Crawl area viewers saw on broadcast of World Cup Final won’t really have much effect on whether the U.S. gets soccer’s biggest tournament.
Philadelphia area soccer fans who watched Spain win the World Cup Sunday may have noticed a ticker running across the bottom of the screen urging them to text in support of Philadelphia’s bid to host future World Cup games.
Philadelphia Sports Congress Executive Director Larry Needle says the tally of texts are sent to the U.S. World Cup Bid Committee – to show the city’s soccer strength.
Needle says right now the United States is vying to host the World Cup in 2018 or 2022 and Philadelphia is one of eighteen U.S. cities in the running to host games.

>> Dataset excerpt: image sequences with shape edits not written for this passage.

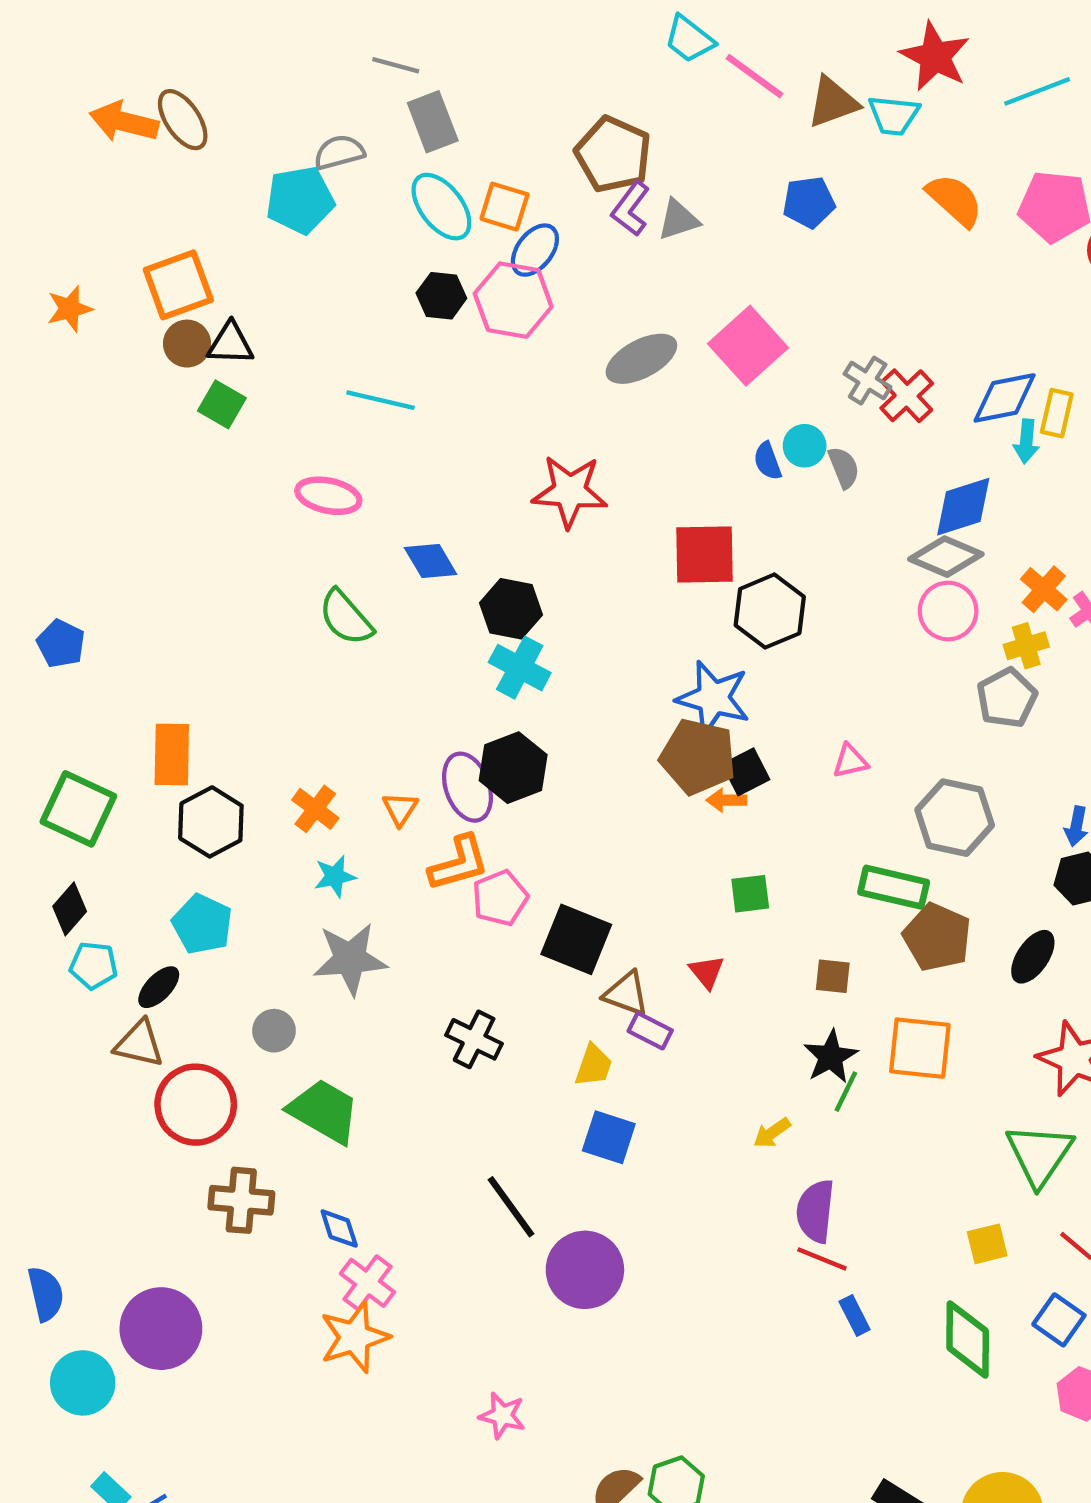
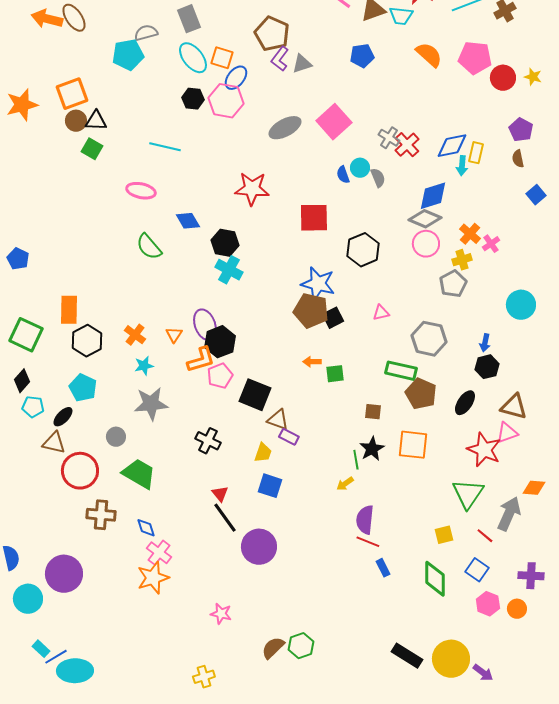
orange star: (70, 309) -> (22, 105), size x1.5
black hexagon: (770, 611) -> (363, 250), moved
black hexagon: (513, 768) -> (220, 342), moved
orange arrow: (726, 800) -> (312, 362), moved
red triangle: (707, 972) -> (220, 494), moved
green line: (846, 1092) -> (356, 460), moved, turned -36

“When you look at the size of our media market, when you look at our geography in the heart of the Northeast Corridor. When you consider Lincoln Financial Field and how fantastic a venue that is for soccer, really the kind of soccer market we’ve shown we have and the Union is now a big part of that, I think we have a tremendous package at the end of the day and we’re ultimately optimistic ‘will make us a World Cup city.”
FIFA will announce the host countries for 2018 and 2022 in December. World Cup tournaments are awarded to countries, not cities.
Philadelphia hosted games for the Women’s World Cup in 2003.